A complex brew is giving rise to teen suicides, experts say: mental illness, access to drugs, school pressures, kids not thinking through their impulses, and a society that promotes happiness, but gives short shrift to resilience.
Then there’s social media.
“A lot of adults don’t know what youth go through. They didn’t grow up in that social media world,” said Kirsti Millard, suicide prevention liaison for ReDiscover, a nonprofit community mental health center.
“If you’re young and looking at social media, it’s nothing but continually seeing positive (postings) of other peoples’ lives. And it may not be real. You’re thinking, ‘Johnny has 25 likes on his Instagram photo, and I only have two...Why doesn’t my life look like his?’”
Just a year ago, ReDiscover tapped federal grant money to launch the Show Me Zero Suicide Youth Initiative. Local school presentations — gathering students and teachers — are part of the program. A staff of two, then three, and soon to be four has directed treatment and other services to more than 200 struggling youngsters in Jackson and Cass counties.
“We’re very overwhelmed,” Millard said.
So many reasons
“Suicide does not just happen,” according to psychiatrists with Kansas City Pediatrics. Studies show that at least 90 percent of teens who kill themselves have some type of mental health problem, such as depression, anxiety, drug or alcohol abuse, or a behavior problem.
Mental illness is not always obvious, said Mickey Swade, who lost a son to suicide 13 years ago.
Swade and his wife, Bonnie, started Suicide Awareness Survivor Support in the Kansas City area. At least seven other support groups for the family and friends of people who have died from suicide exist in the area.
“If you are in your right mind, no matter how bad something seems right now, you know it could be better, in the next minute, in a day,” Swade said. “But if you are not thinking right you can’t see beyond right now. That is a mental break.
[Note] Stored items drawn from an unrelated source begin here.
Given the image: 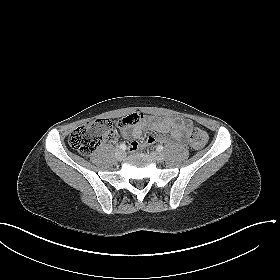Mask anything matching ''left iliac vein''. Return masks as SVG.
<instances>
[{"label":"left iliac vein","instance_id":"4c4485c4","mask_svg":"<svg viewBox=\"0 0 280 280\" xmlns=\"http://www.w3.org/2000/svg\"><path fill=\"white\" fill-rule=\"evenodd\" d=\"M151 156L157 161V162H163L164 161V155L158 151H152Z\"/></svg>","mask_w":280,"mask_h":280}]
</instances>
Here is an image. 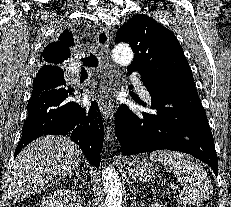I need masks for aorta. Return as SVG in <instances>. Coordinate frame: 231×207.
I'll return each instance as SVG.
<instances>
[{"label": "aorta", "instance_id": "762f6f07", "mask_svg": "<svg viewBox=\"0 0 231 207\" xmlns=\"http://www.w3.org/2000/svg\"><path fill=\"white\" fill-rule=\"evenodd\" d=\"M112 57L117 64L128 66L132 62L134 55L128 44L120 43L113 49ZM102 183L105 193L104 207H122V183L115 169L112 167L102 169Z\"/></svg>", "mask_w": 231, "mask_h": 207}]
</instances>
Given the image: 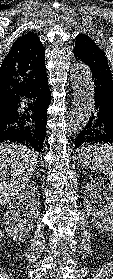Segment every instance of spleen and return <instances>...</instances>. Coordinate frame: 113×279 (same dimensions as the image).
Here are the masks:
<instances>
[{"instance_id":"obj_1","label":"spleen","mask_w":113,"mask_h":279,"mask_svg":"<svg viewBox=\"0 0 113 279\" xmlns=\"http://www.w3.org/2000/svg\"><path fill=\"white\" fill-rule=\"evenodd\" d=\"M81 164L91 170L100 171L109 180V189L113 192V145L94 144L80 150Z\"/></svg>"}]
</instances>
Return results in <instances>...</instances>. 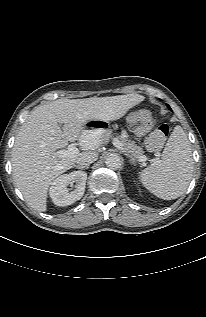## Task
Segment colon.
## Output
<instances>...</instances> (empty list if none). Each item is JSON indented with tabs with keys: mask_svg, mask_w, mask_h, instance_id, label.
<instances>
[{
	"mask_svg": "<svg viewBox=\"0 0 206 317\" xmlns=\"http://www.w3.org/2000/svg\"><path fill=\"white\" fill-rule=\"evenodd\" d=\"M129 121L132 124H139L144 128L153 129L147 138L146 144L149 149H159L169 133V127L167 124H160L155 127V119L151 113L145 109L134 111L129 116Z\"/></svg>",
	"mask_w": 206,
	"mask_h": 317,
	"instance_id": "5ec220e1",
	"label": "colon"
}]
</instances>
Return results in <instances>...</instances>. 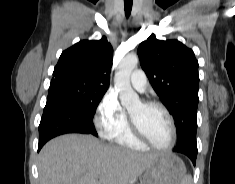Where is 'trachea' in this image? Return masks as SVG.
Instances as JSON below:
<instances>
[{"label":"trachea","mask_w":235,"mask_h":184,"mask_svg":"<svg viewBox=\"0 0 235 184\" xmlns=\"http://www.w3.org/2000/svg\"><path fill=\"white\" fill-rule=\"evenodd\" d=\"M132 1L133 0H124L125 15L127 18L129 17V15L131 13Z\"/></svg>","instance_id":"1"}]
</instances>
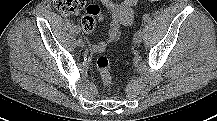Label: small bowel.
<instances>
[{"instance_id":"small-bowel-1","label":"small bowel","mask_w":217,"mask_h":121,"mask_svg":"<svg viewBox=\"0 0 217 121\" xmlns=\"http://www.w3.org/2000/svg\"><path fill=\"white\" fill-rule=\"evenodd\" d=\"M111 15L110 25L104 40L92 44L94 52H102L105 48L116 42L120 37L121 26L134 24V9L140 4V0H101Z\"/></svg>"}]
</instances>
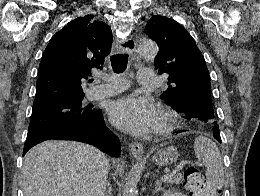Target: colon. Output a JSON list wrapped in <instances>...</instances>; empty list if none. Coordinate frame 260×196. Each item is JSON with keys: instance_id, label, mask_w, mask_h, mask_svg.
I'll return each mask as SVG.
<instances>
[{"instance_id": "5ec220e1", "label": "colon", "mask_w": 260, "mask_h": 196, "mask_svg": "<svg viewBox=\"0 0 260 196\" xmlns=\"http://www.w3.org/2000/svg\"><path fill=\"white\" fill-rule=\"evenodd\" d=\"M184 180L189 192L200 191L206 185L199 169L193 165H189L184 169Z\"/></svg>"}]
</instances>
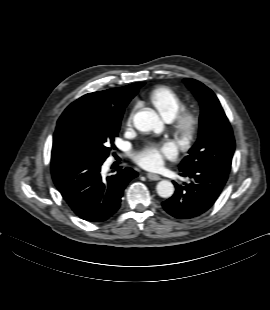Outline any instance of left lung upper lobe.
I'll list each match as a JSON object with an SVG mask.
<instances>
[{
  "label": "left lung upper lobe",
  "instance_id": "5c2ea615",
  "mask_svg": "<svg viewBox=\"0 0 270 310\" xmlns=\"http://www.w3.org/2000/svg\"><path fill=\"white\" fill-rule=\"evenodd\" d=\"M201 105L199 137L189 155L180 163V170L202 167L229 174L235 141L229 121L216 95L194 79H184Z\"/></svg>",
  "mask_w": 270,
  "mask_h": 310
}]
</instances>
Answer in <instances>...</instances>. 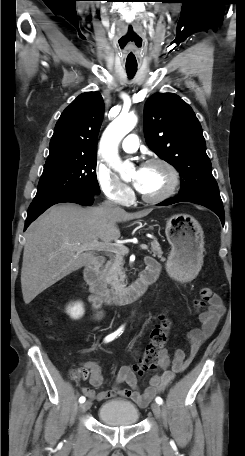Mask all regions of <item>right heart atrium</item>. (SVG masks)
Listing matches in <instances>:
<instances>
[{
	"instance_id": "obj_1",
	"label": "right heart atrium",
	"mask_w": 245,
	"mask_h": 456,
	"mask_svg": "<svg viewBox=\"0 0 245 456\" xmlns=\"http://www.w3.org/2000/svg\"><path fill=\"white\" fill-rule=\"evenodd\" d=\"M94 175L99 189L106 198L122 205L131 201V189L105 165L97 162Z\"/></svg>"
}]
</instances>
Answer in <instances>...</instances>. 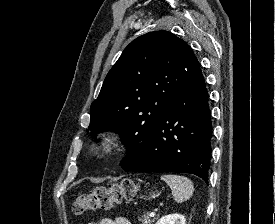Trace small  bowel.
I'll return each mask as SVG.
<instances>
[{
  "mask_svg": "<svg viewBox=\"0 0 275 224\" xmlns=\"http://www.w3.org/2000/svg\"><path fill=\"white\" fill-rule=\"evenodd\" d=\"M89 224H131V223L124 217L104 216L99 218L97 221L91 222Z\"/></svg>",
  "mask_w": 275,
  "mask_h": 224,
  "instance_id": "c3829d8e",
  "label": "small bowel"
}]
</instances>
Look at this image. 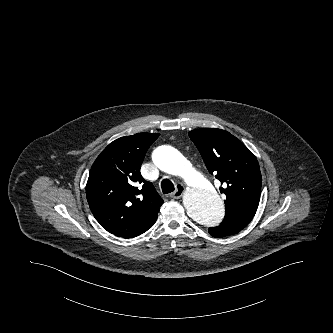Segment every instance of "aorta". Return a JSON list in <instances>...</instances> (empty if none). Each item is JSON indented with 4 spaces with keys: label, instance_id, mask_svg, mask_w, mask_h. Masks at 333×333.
I'll use <instances>...</instances> for the list:
<instances>
[{
    "label": "aorta",
    "instance_id": "762f6f07",
    "mask_svg": "<svg viewBox=\"0 0 333 333\" xmlns=\"http://www.w3.org/2000/svg\"><path fill=\"white\" fill-rule=\"evenodd\" d=\"M153 163L166 173L184 178L187 188L183 205L193 220L204 227H214L222 221L224 206L220 196L177 149L167 145L158 147L153 153Z\"/></svg>",
    "mask_w": 333,
    "mask_h": 333
}]
</instances>
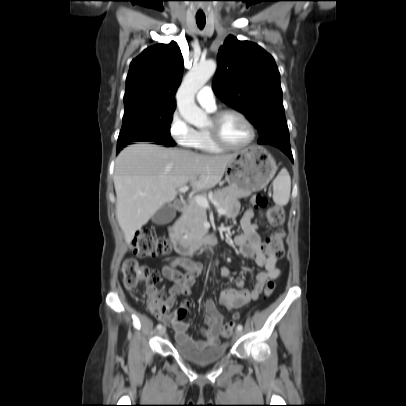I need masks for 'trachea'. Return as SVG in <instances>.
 <instances>
[{
  "label": "trachea",
  "instance_id": "1",
  "mask_svg": "<svg viewBox=\"0 0 406 406\" xmlns=\"http://www.w3.org/2000/svg\"><path fill=\"white\" fill-rule=\"evenodd\" d=\"M197 25L200 29H203L205 26V18H196Z\"/></svg>",
  "mask_w": 406,
  "mask_h": 406
}]
</instances>
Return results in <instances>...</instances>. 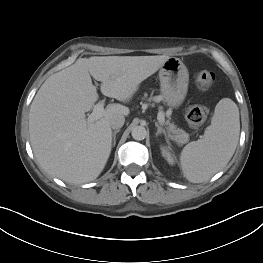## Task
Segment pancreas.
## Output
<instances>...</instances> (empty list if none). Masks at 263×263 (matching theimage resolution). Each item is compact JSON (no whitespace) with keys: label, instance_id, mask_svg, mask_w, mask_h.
<instances>
[{"label":"pancreas","instance_id":"cf45deb5","mask_svg":"<svg viewBox=\"0 0 263 263\" xmlns=\"http://www.w3.org/2000/svg\"><path fill=\"white\" fill-rule=\"evenodd\" d=\"M149 100L153 101H159L161 100V97L155 96V97H150ZM168 124V131L172 133L173 139L177 142V144L182 145L188 142L189 140V134L186 133L184 130L176 128L174 124Z\"/></svg>","mask_w":263,"mask_h":263}]
</instances>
So many kids today can’t see that things are going to change, that maybe in five minutes a phone call would have changed everything.”
For years, Swade said, schools slammed the door on attempts outside counselors made to come in and talk with staff and students about prevention.
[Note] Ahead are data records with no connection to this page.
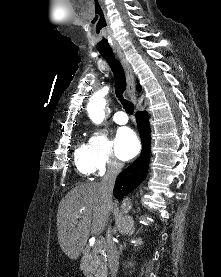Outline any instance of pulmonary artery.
Here are the masks:
<instances>
[{
  "mask_svg": "<svg viewBox=\"0 0 221 277\" xmlns=\"http://www.w3.org/2000/svg\"><path fill=\"white\" fill-rule=\"evenodd\" d=\"M113 120L115 123H117L119 125H124L128 122V117L124 111H117L113 115Z\"/></svg>",
  "mask_w": 221,
  "mask_h": 277,
  "instance_id": "pulmonary-artery-1",
  "label": "pulmonary artery"
}]
</instances>
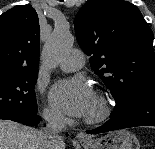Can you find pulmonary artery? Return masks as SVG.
Here are the masks:
<instances>
[{"label":"pulmonary artery","mask_w":155,"mask_h":149,"mask_svg":"<svg viewBox=\"0 0 155 149\" xmlns=\"http://www.w3.org/2000/svg\"><path fill=\"white\" fill-rule=\"evenodd\" d=\"M84 64V55L78 49L68 51L58 62V66L65 72H72L81 68Z\"/></svg>","instance_id":"pulmonary-artery-1"}]
</instances>
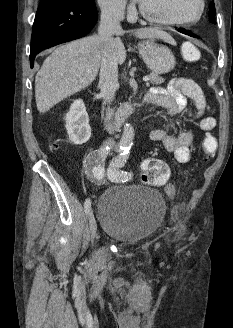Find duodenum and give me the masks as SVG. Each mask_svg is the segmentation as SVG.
Instances as JSON below:
<instances>
[{"mask_svg": "<svg viewBox=\"0 0 233 328\" xmlns=\"http://www.w3.org/2000/svg\"><path fill=\"white\" fill-rule=\"evenodd\" d=\"M149 102V97L146 95L141 101H130L123 106V116L127 117L130 115L137 107ZM103 122L105 127L110 131H115L119 127V122L116 121L110 113L105 112L103 114Z\"/></svg>", "mask_w": 233, "mask_h": 328, "instance_id": "obj_1", "label": "duodenum"}]
</instances>
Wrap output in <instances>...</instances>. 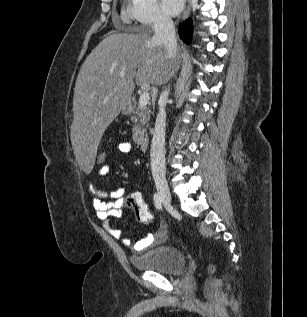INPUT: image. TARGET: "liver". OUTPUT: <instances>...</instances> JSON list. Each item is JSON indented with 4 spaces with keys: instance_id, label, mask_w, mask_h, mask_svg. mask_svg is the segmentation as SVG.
I'll return each mask as SVG.
<instances>
[{
    "instance_id": "6515ba94",
    "label": "liver",
    "mask_w": 307,
    "mask_h": 317,
    "mask_svg": "<svg viewBox=\"0 0 307 317\" xmlns=\"http://www.w3.org/2000/svg\"><path fill=\"white\" fill-rule=\"evenodd\" d=\"M173 58L150 31L111 33L89 54L79 71L73 97L71 141L83 175H92L97 147L135 84L162 85ZM124 73V77L120 73Z\"/></svg>"
}]
</instances>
Swade recalls one district in particular: “They told us ‘no’ because, ‘We don’t have a suicide problem.’ ” He noted the district this year saw two self-inflicted deaths occur in as many weeks.
Suicides happen for so many reasons.
A teen may have problems at school. A relationship falls apart. A lot of things to a parent might seem like simple kid stuff, but in a youngster’s mind though, the challenges seem hopeless.
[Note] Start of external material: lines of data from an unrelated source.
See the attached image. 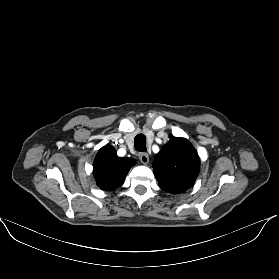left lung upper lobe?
<instances>
[{"instance_id":"1","label":"left lung upper lobe","mask_w":279,"mask_h":279,"mask_svg":"<svg viewBox=\"0 0 279 279\" xmlns=\"http://www.w3.org/2000/svg\"><path fill=\"white\" fill-rule=\"evenodd\" d=\"M152 166L161 189L177 194L194 184L200 170V159L188 140L172 137L156 154Z\"/></svg>"}]
</instances>
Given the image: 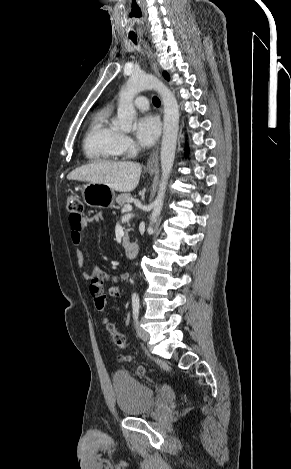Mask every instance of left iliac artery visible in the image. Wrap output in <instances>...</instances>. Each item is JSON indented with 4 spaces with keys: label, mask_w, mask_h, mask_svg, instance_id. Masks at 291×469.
<instances>
[{
    "label": "left iliac artery",
    "mask_w": 291,
    "mask_h": 469,
    "mask_svg": "<svg viewBox=\"0 0 291 469\" xmlns=\"http://www.w3.org/2000/svg\"><path fill=\"white\" fill-rule=\"evenodd\" d=\"M132 308H133V318L135 321L138 319L139 309H140V301L139 296L137 294L132 295Z\"/></svg>",
    "instance_id": "1"
}]
</instances>
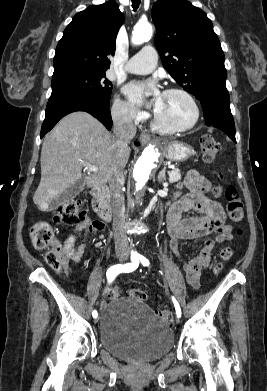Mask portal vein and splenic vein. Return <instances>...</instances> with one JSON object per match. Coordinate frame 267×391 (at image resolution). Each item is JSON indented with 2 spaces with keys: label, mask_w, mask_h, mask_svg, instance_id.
<instances>
[{
  "label": "portal vein and splenic vein",
  "mask_w": 267,
  "mask_h": 391,
  "mask_svg": "<svg viewBox=\"0 0 267 391\" xmlns=\"http://www.w3.org/2000/svg\"><path fill=\"white\" fill-rule=\"evenodd\" d=\"M82 164L86 167L87 170L97 172L99 171V168L97 166L90 165L86 162H82ZM169 168H173V166H169Z\"/></svg>",
  "instance_id": "portal-vein-and-splenic-vein-1"
}]
</instances>
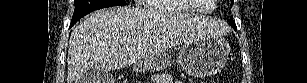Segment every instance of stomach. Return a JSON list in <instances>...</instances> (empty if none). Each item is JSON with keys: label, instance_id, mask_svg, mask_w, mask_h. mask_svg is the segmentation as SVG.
<instances>
[{"label": "stomach", "instance_id": "1", "mask_svg": "<svg viewBox=\"0 0 307 83\" xmlns=\"http://www.w3.org/2000/svg\"><path fill=\"white\" fill-rule=\"evenodd\" d=\"M230 54V46L223 38H197L184 43L179 53V63L183 71L194 77L211 76L225 65ZM170 63L165 54L145 59L141 70L161 71Z\"/></svg>", "mask_w": 307, "mask_h": 83}]
</instances>
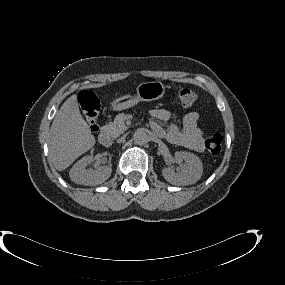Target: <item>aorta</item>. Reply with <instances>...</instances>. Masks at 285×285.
I'll return each instance as SVG.
<instances>
[{
  "instance_id": "obj_1",
  "label": "aorta",
  "mask_w": 285,
  "mask_h": 285,
  "mask_svg": "<svg viewBox=\"0 0 285 285\" xmlns=\"http://www.w3.org/2000/svg\"><path fill=\"white\" fill-rule=\"evenodd\" d=\"M133 139L137 145H144L148 142V135L143 130H137L133 135Z\"/></svg>"
}]
</instances>
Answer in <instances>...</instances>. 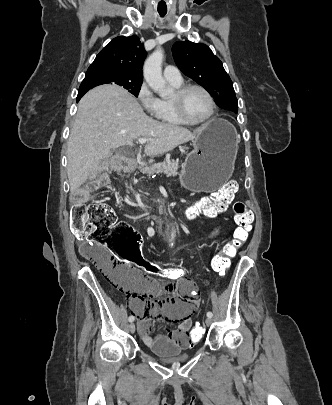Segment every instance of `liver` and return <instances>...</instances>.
<instances>
[{
	"label": "liver",
	"instance_id": "liver-1",
	"mask_svg": "<svg viewBox=\"0 0 332 405\" xmlns=\"http://www.w3.org/2000/svg\"><path fill=\"white\" fill-rule=\"evenodd\" d=\"M200 132L197 129L192 133L148 117L137 100L121 87H96L80 100L68 139L70 192L96 173L101 162H108L112 150L132 145L137 138L148 139L144 148L147 156H157L194 140Z\"/></svg>",
	"mask_w": 332,
	"mask_h": 405
}]
</instances>
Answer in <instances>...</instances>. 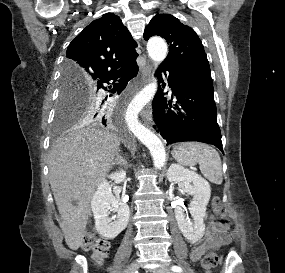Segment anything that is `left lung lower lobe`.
Instances as JSON below:
<instances>
[{
    "instance_id": "0a47b994",
    "label": "left lung lower lobe",
    "mask_w": 285,
    "mask_h": 273,
    "mask_svg": "<svg viewBox=\"0 0 285 273\" xmlns=\"http://www.w3.org/2000/svg\"><path fill=\"white\" fill-rule=\"evenodd\" d=\"M160 70L169 71L168 83L177 99L175 104L169 101L168 108L167 100L159 90L152 104L158 131L167 144L198 141L212 144L224 154L213 85L186 80L174 69L163 65Z\"/></svg>"
}]
</instances>
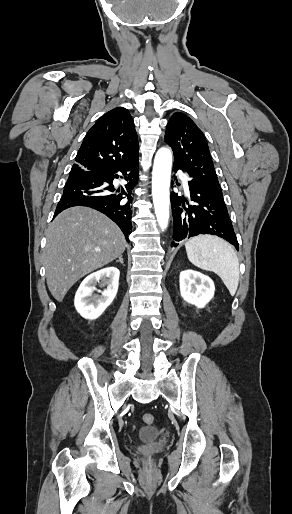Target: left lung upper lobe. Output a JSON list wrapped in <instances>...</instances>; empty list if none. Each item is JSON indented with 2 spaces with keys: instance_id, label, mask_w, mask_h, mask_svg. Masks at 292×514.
<instances>
[{
  "instance_id": "obj_1",
  "label": "left lung upper lobe",
  "mask_w": 292,
  "mask_h": 514,
  "mask_svg": "<svg viewBox=\"0 0 292 514\" xmlns=\"http://www.w3.org/2000/svg\"><path fill=\"white\" fill-rule=\"evenodd\" d=\"M165 142L174 152V165L186 172L190 181L221 191L206 138L187 115L181 112L172 115Z\"/></svg>"
}]
</instances>
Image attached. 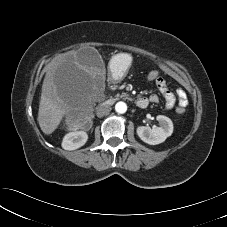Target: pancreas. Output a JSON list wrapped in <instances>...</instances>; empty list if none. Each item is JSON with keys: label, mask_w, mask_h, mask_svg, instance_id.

Many youth who contemplate ending their lives have been victims of sexual or physical abuse. Or bullied via social media. Or struggling with issues related to gender and sexual identity.
“What I’ve noticed is kids in crisis getting younger and younger,” said Shari Lanzendorf, who works at Missouri’s CommCare Crisis Hotline’s Kansas City office at 16th and Main Streets.
She attributes some of teen worries to maladies coursing through all of society: terrorism, financial insecurity, broken families, political polarity, mass shootings...
“With technology they get alerts on their phones of all the bad things happening around the world,” Lanzendorf said. “It’s hard enough for adults. Can you imagine how a child processes these fears?”
Addressing the reality of teen suicide is the first step to helping sufferers find treatment, said 19-year-old Rashai Harris. She sought professional help last year after graduating from Central Academy of Excellence and enduring a bad breakup with a boyfriend.
“When I started talking about my issues, I received an outpouring of support,” said Harris, who is now taking entrepreneurial courses at University of Missouri-Kansas City.
For her and those around Harris, it took way too much time to recognize the severity of her clinical depression.
After all, she said, “I first realized I was sad when I was 7.”